# [TASK TO CARRY OUT]
Make an exact copy of the entries below with the pictures removed.

# [DATA SUPPLIED]
+ + + + + + +

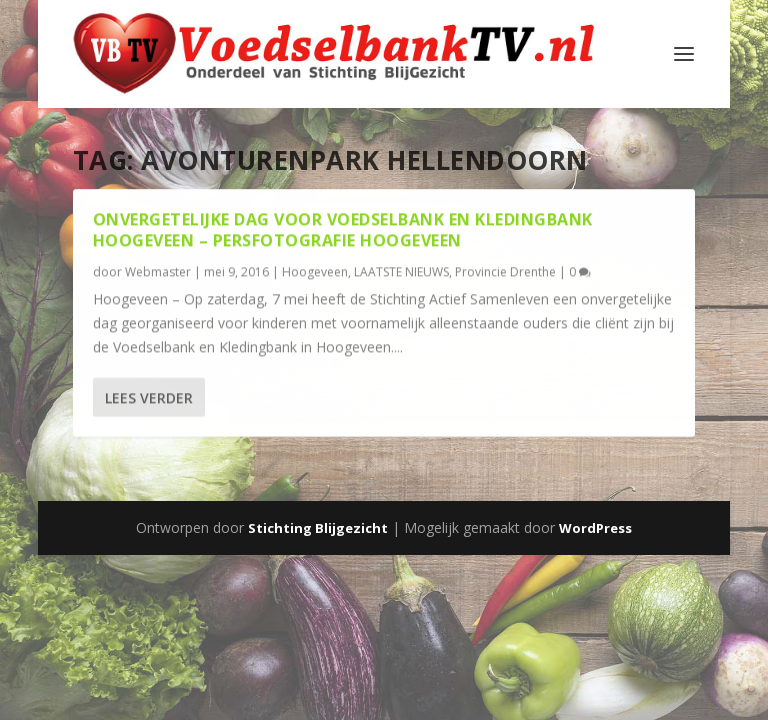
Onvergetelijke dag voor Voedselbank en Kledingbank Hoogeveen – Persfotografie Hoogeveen (343, 229)
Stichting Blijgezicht (318, 528)
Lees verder (149, 397)
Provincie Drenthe (505, 270)
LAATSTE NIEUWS (401, 270)
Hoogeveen (315, 270)
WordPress (595, 528)
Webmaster (158, 270)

+ + + + + + +

# [RESULT OF THIS TASK]
Onvergetelijke dag voor Voedselbank en Kledingbank Hoogeveen – Persfotografie Hoogeveen (343, 229)
Stichting Blijgezicht (318, 528)
Lees verder (149, 397)
Provincie Drenthe (505, 270)
LAATSTE NIEUWS (401, 270)
Hoogeveen (315, 270)
WordPress (595, 528)
Webmaster (158, 270)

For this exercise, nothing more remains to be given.